The presidents of Ukraine and Belarus, the two countries most affected by the Chernobyl nuclear disaster, used the meltdown's 30-year anniversary on Tuesday to make political statements. It looks like neither of them — nor Russian President Vladimir Putin — has drawn the right conclusions from the tragedy, which probably hastened the Soviet Union's demise.
Unit 4 of the Chernobyl nuclear power plant blew up on April 26, 1986, as its operators were testing a new generator. The explosion itself only killed one person, but its consequences were momentous: 116,000 people had to be resettled, 49 people died trying to mop up the fallout and the World Health Organization estimated the number of premature deaths at 4,000. The fallout made huge swaths of land in Belarus, Ukraine and Russia unsuitable for agriculture and rendered bodies of water too dangerous for swimming. Radiation levels are still higher than normal in many of these places, children are still born with deformities and cancer incidence is higher than in neighboring regions.

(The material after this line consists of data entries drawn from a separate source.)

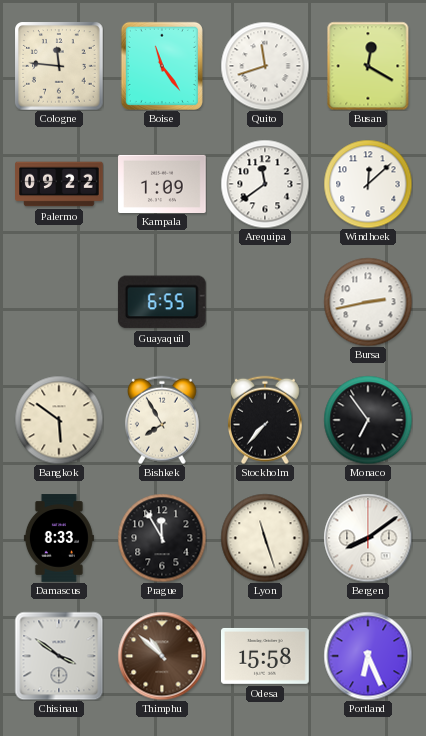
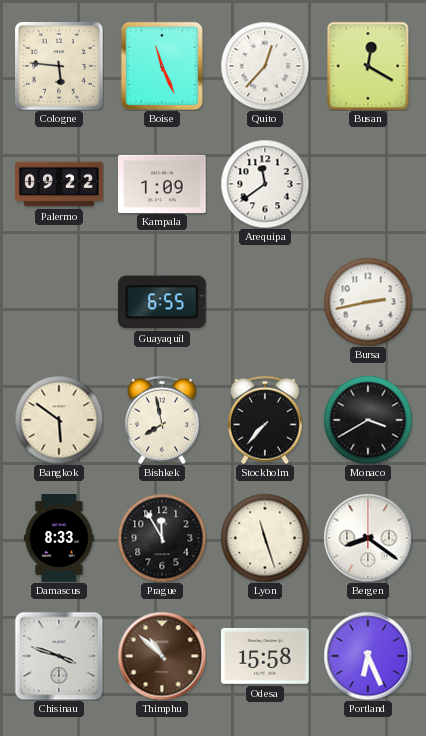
Cologne: 11:46 -> 5:46
Boise: 11:24 -> 11:26
Quito: 11:42 -> 12:37
Windhoek: 12:08 -> none
Bishkek: 7:55 -> 7:58
Monaco: 6:54 -> 3:40
Bergen: 8:09 -> 8:21
Chisinau: 3:51 -> 3:48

An area within a 30-km radius from the plant is still cordoned off in Ukraine, and only a few hundred people live in it at their own risk. I visited in 2012 and found an eerie, gloomy land in which trees and wild animals had taken over a thoroughly Soviet realm abandoned by its inhabitants. There was also a thriving illicit scrap-metal business, which provided an unofficial income to many of the people working in the "zone," as it is locally known. Judging by more recent reports, nothing much has changed since the Ukrainian revolution of 2014.